While the ecologies of life and death give way to ‘decentralize’, even ‘deconstruct’ concepts like melancholy, grief and mourning, also ‘view’ the last ones as an approach of resilience and symbiosis between them, even a ‘spur’ to act. In this sense, there is a need to re-organize what is holding humanity back, such as the fear of humans’ destructive power, and take action to achieve life’s preservation in order to build sustainable futures. They particularly welcome submissions that revolve around, but are not limited to, the following axes and concepts:

  • ecologies of life and death in ecocriticism, ecopsychology, eco/bio-philosophies, bioethics, plant humanities, animal studies, etc.
  • eco-anxiety, eco-grief, eco-mourning, solastalgia, toxic environments, extinction studies, political ecology of death
  • ecologies of life and death in -cene, e.g., Anthropocene, Neganthropocene, Necrocene, Symbiocene etc.
  • ecologies of life and death in comparative literature and global literature
  • the genre of elegy (e.g., eco-elegy, “ecological lament”, (anti-)pastoral elegy etc.,
  • ecologies of life and death in continental philosophy
  • ecologies of life and death in posthumanities (e.g., posthumanism, transhumanism, a-humanism, meta-humanism, anti-humanism, super-humanism etc.)
  • ecologies of life and death in medical humanities (e.g., pandemics, epidemics, plagues, biotechnology etc.)
  • ecologies of life and death in religious studies and anthropology
  • postcolonial narrations of death
  • “necropolitics” (Mbembe), “bare life” (Agamben), “slow death” (Berlant)
  • ecologies of life and death in indigenous studies
  • human and more-than-human world in queer death studies and gothic studies
  • ecologies of life and death in disability studies
  • ecologies of life and death in arts and aesthetics / ars moriendi
  • ecologies of life and death in visual studies, media studies, film studies
  • memorials, ways of remembering, rituals of eco-mourning
  • images, tools and practices of the afterlife in literature, philosophy and arts (e.g., mummification, cryonics, end-of-life applications, 3D printing for facial reconstruction etc.)

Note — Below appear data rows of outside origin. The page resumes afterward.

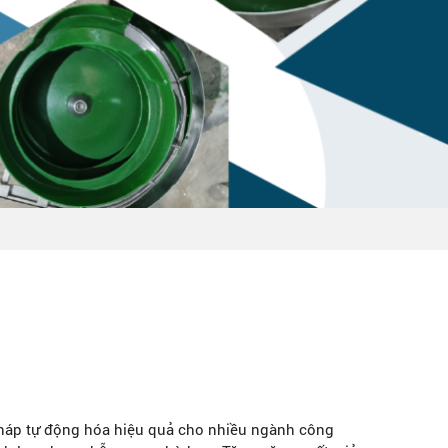
pháp tự động hóa hiệu quả cho nhiều ngành công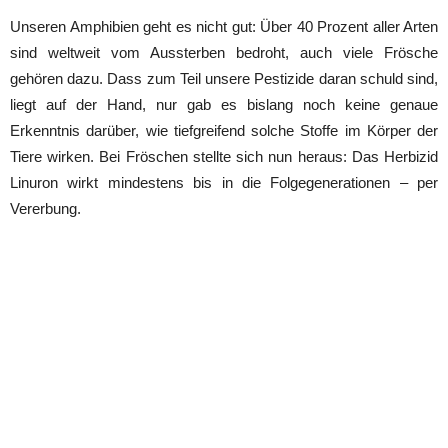
Unseren Amphibien geht es nicht gut: Über 40 Prozent aller Arten
sind weltweit vom Aussterben bedroht, auch viele Frösche
gehören dazu. Dass zum Teil unsere Pestizide daran schuld sind,
liegt auf der Hand, nur gab es bislang noch keine genaue
Erkenntnis darüber, wie tiefgreifend solche Stoffe im Körper der
Tiere wirken. Bei Fröschen stellte sich nun heraus: Das Herbizid
Linuron wirkt mindestens bis in die Folgegenerationen – per
Vererbung.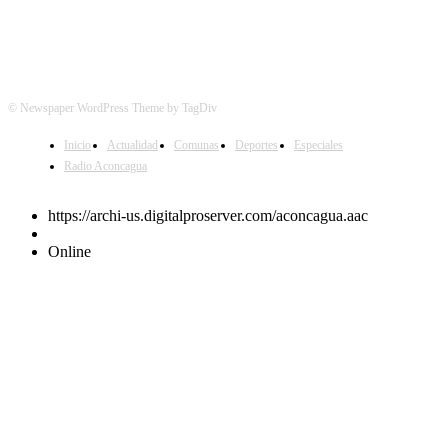
© Newspaper WordPress Theme by TagDiv
Inicio
Actualidad
Comunas
Deportes
Especiales
Radio Aconcagua
https://archi-us.digitalproserver.com/aconcagua.aac
Online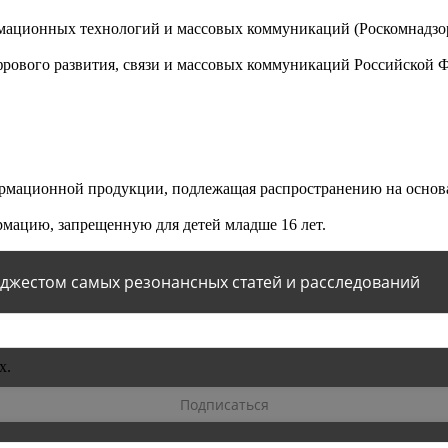
мационных технологий и массовых коммуникаций (Роскомнадзор)
ового развития, связи и массовых коммуникаций Российской 
мационной продукции, подлежащая распространению на основа
мацию, запрещенную для детей младше 16 лет.
йджестом самых резонансных статей и расследований
х.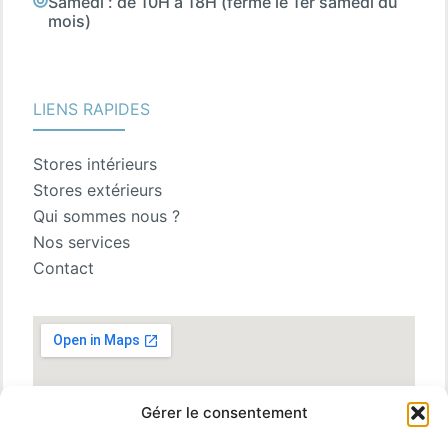
Samedi : de 10H à 18H (fermé le 1er samedi du
mois)
LIENS RAPIDES
Stores intérieurs
Stores extérieurs
Qui sommes nous ?
Nos services
Contact
Gérer le consentement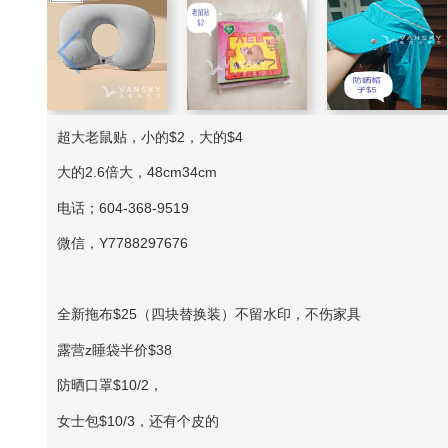
超大老鼠贴，小的$2，大的$4
大的2.6倍大，48cm34cm
电话；604-368-9519
微信，Y7788297676
全新拖布$25（四块替换装）不留水印，不伤家具
露营z睡袋半价$38
防晒口罩$10/2，
女士包$10/3，还有个皮的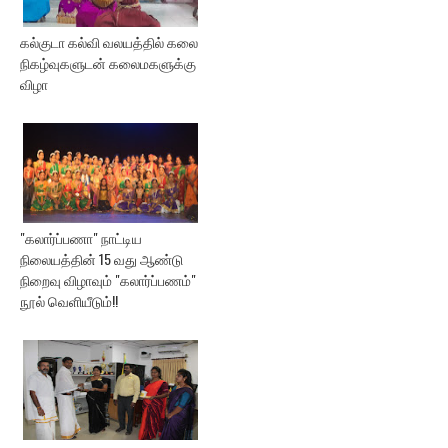
கல்குடா கல்வி வலயத்தில் கலை
நிகழ்வுகளுடன் கலைமகளுக்கு
விழா
"கலார்ப்பணா" நாட்டிய
நிலையத்தின் 15 வது ஆண்டு
நிறைவு விழாவும் "கலார்ப்பணம்"
நூல் வெளியீடும்!!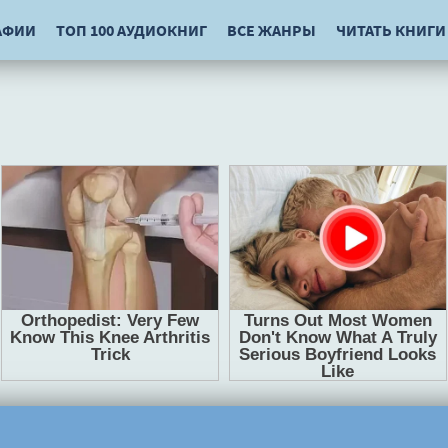
АФИИ
ТОП 100 АУДИОКНИГ
ВСЕ ЖАНРЫ
ЧИТАТЬ КНИГИ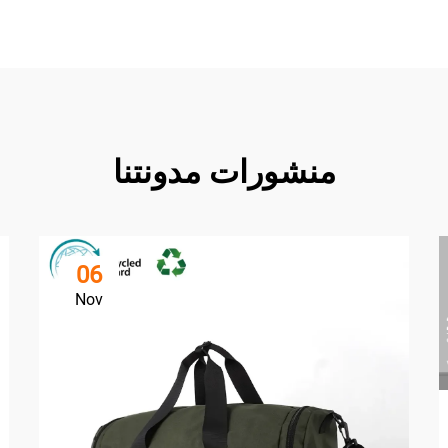
منشورات مدونتنا
06
Nov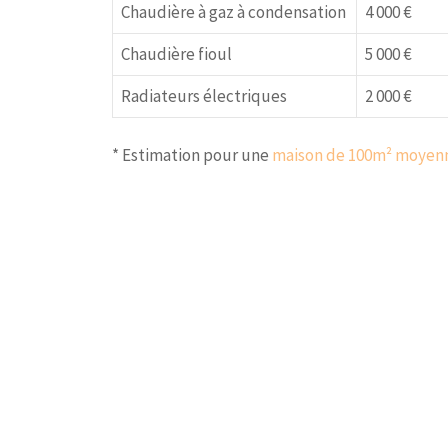
Chaudière à gaz à condensation
4 000 €
Chaudière fioul
5 000 €
Radiateurs électriques
2 000 €
* Estimation pour une
maison de 100m² moyen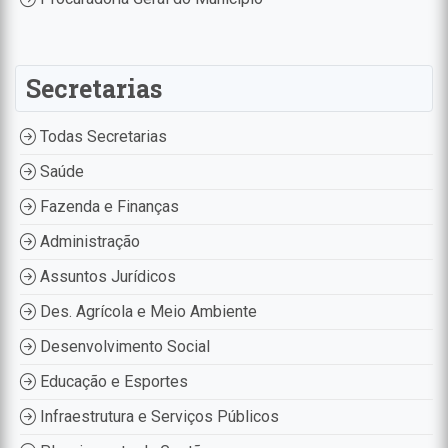
Secretarias
Todas Secretarias
Saúde
Fazenda e Finanças
Administração
Assuntos Jurídicos
Des. Agrícola e Meio Ambiente
Desenvolvimento Social
Educação e Esportes
Infraestrutura e Serviços Públicos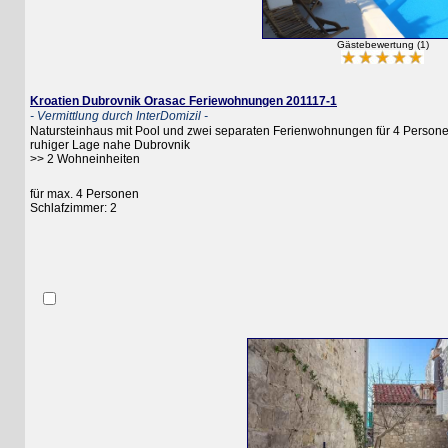
Gästebewertung (1)
Kroatien Dubrovnik Orasac Feriewohnungen 201117-1
- Vermittlung durch InterDomizil -
Natursteinhaus mit Pool und zwei separaten Ferienwohnungen für 4 Personen mit 
ruhiger Lage nahe Dubrovnik
>> 2 Wohneinheiten
für max. 4 Personen
Schlafzimmer: 2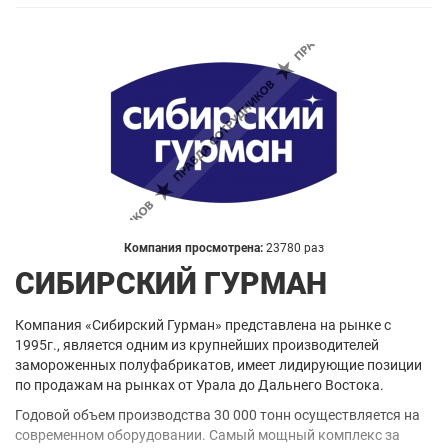
Компания просмотрена:
23780 раз
СИБИРСКИЙ ГУРМАН
Компания «Сибирский Гурман» представлена на рынке с
1995г., является одним из крупнейших производителей
замороженных полуфабрикатов, имеет лидирующие позиции
по продажам на рынках от Урала до Дальнего Востока.
Годовой объем производства 30 000 тонн осуществляется на
современном оборудовании. Самый мощный комплекс за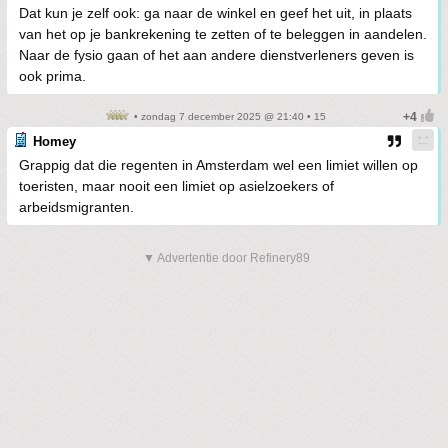
Dat kun je zelf ook: ga naar de winkel en geef het uit, in plaats
van het op je bankrekening te zetten of te beleggen in aandelen.
Naar de fysio gaan of het aan andere dienstverleners geven is
ook prima.
• zondag 7 december 2025 @ 21:40 • 15
Homey
Grappig dat die regenten in Amsterdam wel een limiet willen op
toeristen, maar nooit een limiet op asielzoekers of
arbeidsmigranten.
▼ Advertentie door Refinery89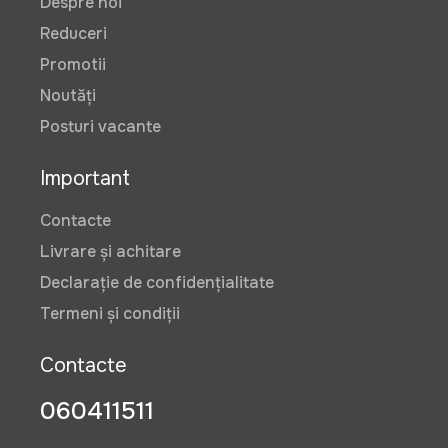
Despre noi
Reduceri
Promotii
Noutăți
Posturi vacante
Important
Contacte
Livrare și achitare
Declarație de confidențialitate
Termeni și condiții
Contacte
060411511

Deadline for full articles’ submissions: Kindly submit a full article of no more than 50,000 characters (spaces and references included), an abstract of no more than 650 characters spaces included, and at least five keywords by 31 of July 2024 at the latest.

Should your article be accepted for inclusion in the upcoming December issue, you will receive an email containing instructions on how to upload your final version within 15 days from receipt. Such articles must be suitable for blind peer review.

Please make sure to obtain the necessary reproduction rights documentation if you need to include photos in your text.